Representation of animal sounds. Finally, Walsh on the representation of animal sounds in conventionalized onomatopoetic words:

(#5)

This is the Old MacDonald of the children’s song “Old MacDonald Had a Farm”, featuring what are usually said to be “the noises the animals make” or “what the animals say” (though I’ll have to say more about that). In the cartoon, GM technology is seen as having distorted these noises — transforming (what I guess to be) oink oink to squonk squonk, and so on.

On the song, from Wikipedia:

“Old MacDonald Had a Farm” is a children’s song and nursery rhyme about a farmer named MacDonald (or McDonald, Macdonald) and the various animals he keeps on his farm. Each verse of the song changes the name of the animal and its respective noise. In many versions, the song is cumulative, with the noises from all the earlier verses added to each subsequent verse.

But what does “noise” mean here? You could try to reproduce the actual sound of, say, a rooster crowing or a pig snorting, and there are people who have worked at becoming good at this, just as there are people who are good at imitating bird calls and sounds in general — people who can do “sound effects” well using only their vocal apparatus. But the “noises” in “Old MacDonald” are standardly not sound effects, but instead English words — onomatopoetic, granted, but fitting the sound patterns of English and quite strongly conventionalized. Things like cock-a-doodle-doo and oink are expressions of English, and they differ from the corresponding conventional onomatopoetic expressions of other languages.

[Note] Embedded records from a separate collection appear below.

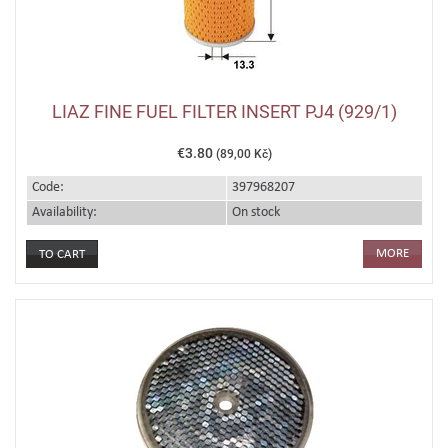
LIAZ FINE FUEL FILTER INSERT PJ4 (929/1)
€3.80
(89,00 Kč)
Code:
397968207
Availability:
On stock
MORE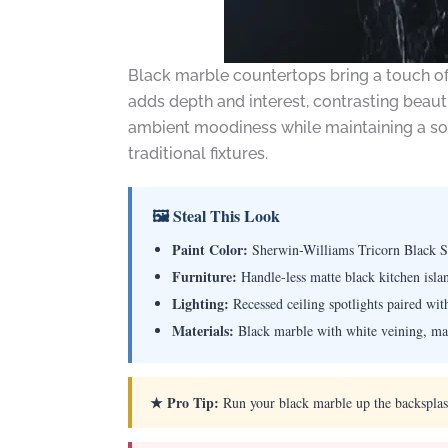
Black marble countertops bring a touch of 
adds depth and interest, contrasting beauti
ambient moodiness while maintaining a soph
traditional fixtures.
🖼 Steal This Look
Paint Color:
Sherwin-Williams Tricorn Black 
Furniture:
Handle-less matte black kitchen isla
Lighting:
Recessed ceiling spotlights paired wi
Materials:
Black marble with white veining, matt
★ Pro Tip:
Run your black marble up the backsplash 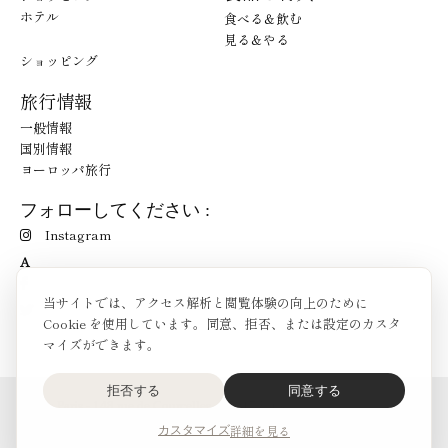
ホテル
食べる＆飲む
見る＆やる
ショッピング
旅行情報
一般情報
国別情報
ヨーロッパ旅行
フォローしてください :
Instagram
A
当サイトでは、アクセス解析と閲覧体験の向上のために
Cookie を使用しています。同意、拒否、または設定のカスタ
マイズができます。
拒否する
同意する
O'Bon Paris - 148 rue de Courcelles - 75017 Paris
お問合せ
詳細を見る
カスタマイズ
SoCobon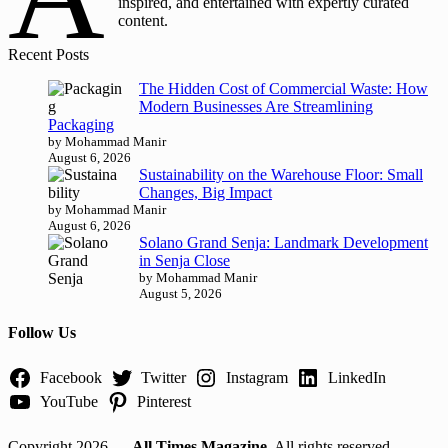
inspired, and entertained with expertly curated
content.
Recent Posts
The Hidden Cost of Commercial Waste: How
Modern Businesses Are Streamlining
Packaging
by Mohammad Manir
August 6, 2026
Sustainability on the Warehouse Floor: Small
Changes, Big Impact
by Mohammad Manir
August 6, 2026
Solano Grand Senja: Landmark Development
in Senja Close
by Mohammad Manir
August 5, 2026
Follow Us
Facebook
Twitter
Instagram
LinkedIn
YouTube
Pinterest
Copyright 2026 —
All Times Magazine
. All rights reserved.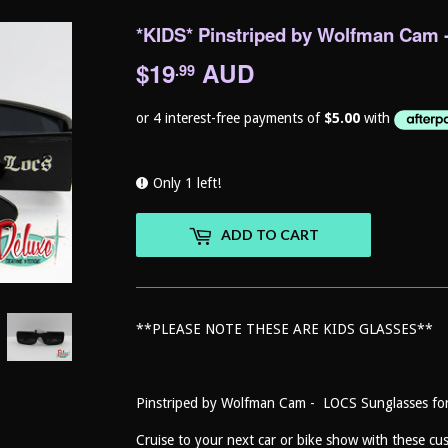
*KIDS* Pinstriped by Wolfman Cam 
$19
AUD
$19.99
.99
Only 1 left!
ADD TO CART
**PLEASE NOTE THESE ARE KIDS GLASSES**
Pinstriped by Wolfman Cam - LOCS Sunglasses f
Cruise to your next car or bike show with these c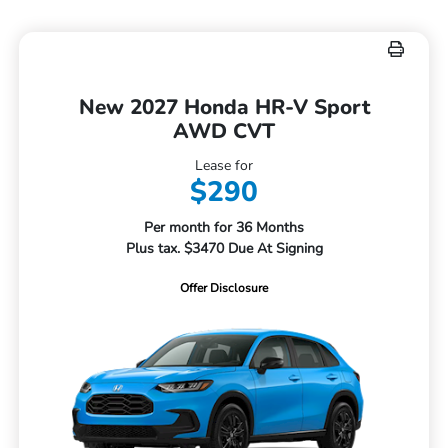
New 2027 Honda HR-V Sport
AWD CVT
Lease for
$290
Per month for 36 Months
Plus tax. $3470 Due At Signing
Offer Disclosure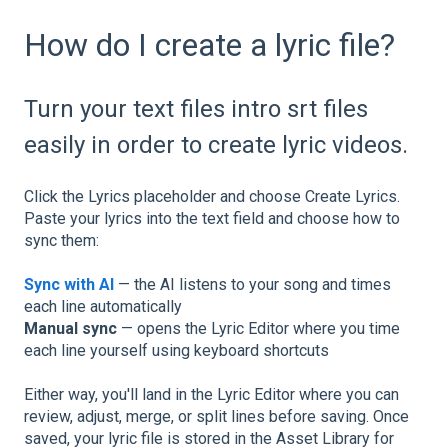
How do I create a lyric file?
Turn your text files intro srt files
easily in order to create lyric videos.
Click the Lyrics placeholder and choose Create Lyrics.
Paste your lyrics into the text field and choose how to
sync them:
Sync with AI
— the AI listens to your song and times
each line automatically
Manual sync
— opens the Lyric Editor where you time
each line yourself using keyboard shortcuts
Either way, you'll land in the Lyric Editor where you can
review, adjust, merge, or split lines before saving. Once
saved, your lyric file is stored in the Asset Library for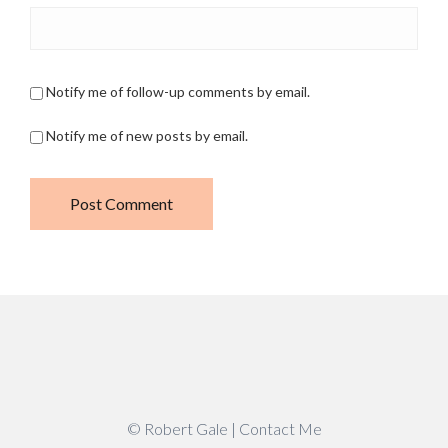
Notify me of follow-up comments by email.
Notify me of new posts by email.
© Robert Gale |
Contact Me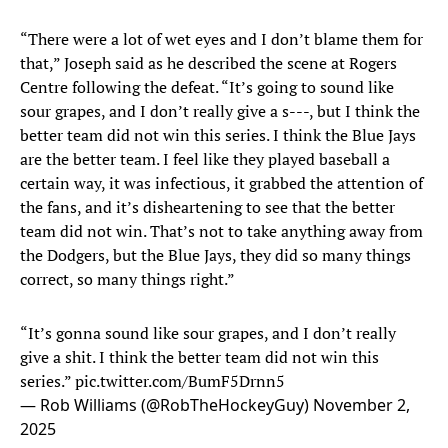
“There were a lot of wet eyes and I don’t blame them for
that,” Joseph said as he described the scene at Rogers
Centre following the defeat. “It’s going to sound like
sour grapes, and I don’t really give a s---, but I think the
better team did not win this series. I think the Blue Jays
are the better team. I feel like they played baseball a
certain way, it was infectious, it grabbed the attention of
the fans, and it’s disheartening to see that the better
team did not win. That’s not to take anything away from
the Dodgers, but the Blue Jays, they did so many things
correct, so many things right.”
“It’s gonna sound like sour grapes, and I don’t really
give a shit. I think the better team did not win this
series.”
pic.twitter.com/BumF5Drnn5
— Rob Williams (@RobTheHockeyGuy)
November 2,
2025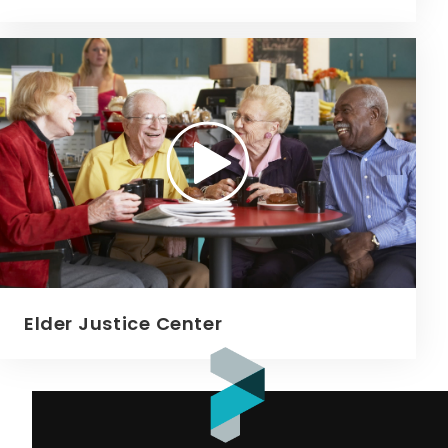
Elder Justice Center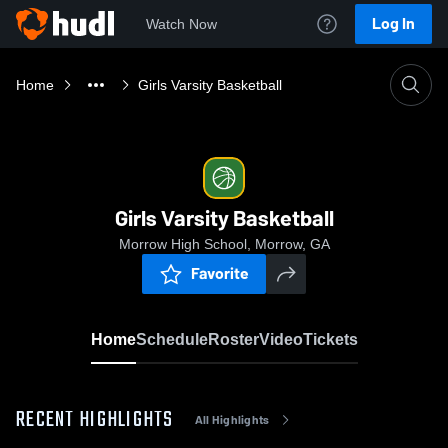
Log In
Watch Now
Home
Girls Varsity Basketball
Girls Varsity Basketball
Morrow High School, Morrow, GA
Favorite
Home
Schedule
Roster
Video
Tickets
RECENT HIGHLIGHTS
All Highlights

Here’s a performance of “Old MacDonald” with an extra wrinkle:

There are five animals here, and what appears on the screen are spellings of the conventional onomatopoetic words:

cows – moo, sheep – baa, pigs – oink, ducks – quack, horse – neigh

But intead of saying oink, the singer does a sound effect for a snort.

Now, there’s a nice, though not very extensive, list of “Cross-linguistic onomatopoeias” on Wikipedia, covering animal noises and much else. The list illustrates pervasive similarities in the conventional onomatopoeias (call them conoms, for short), but also substantial differences from language to language. Take the rooster’s crow. Most of the languages on the list have three- or four-syllable conoms, but cock-a-doodle-doo has five syllables (admittedly, this is conventionally written in four parts). English has an initial velar stop /k/, but most of the languages have repeated /k/ — French cocorico, German kikeriki,  Sundanese [in Indonesia] kongkorongok — or its voiced counterpart /g/ — Korean gugugugu. The vowels are all over the map. Meanwhile, there are conoms in which it’s the vowels that count, and they seem to generally be back vowels: Mandarin, ō ō ō / wō wō wō, Turkish ü-ürü-üüü /yʔyryʔyː/. (An r somewhere in there is very common, but scarcely universal.)

A final note on GM technology. If you believe in its dire and deleterious effects (pretty clearly, Walsh does not), it could imaginably alter the noises animals make, but I can’t see how it could conceivably touch conoms.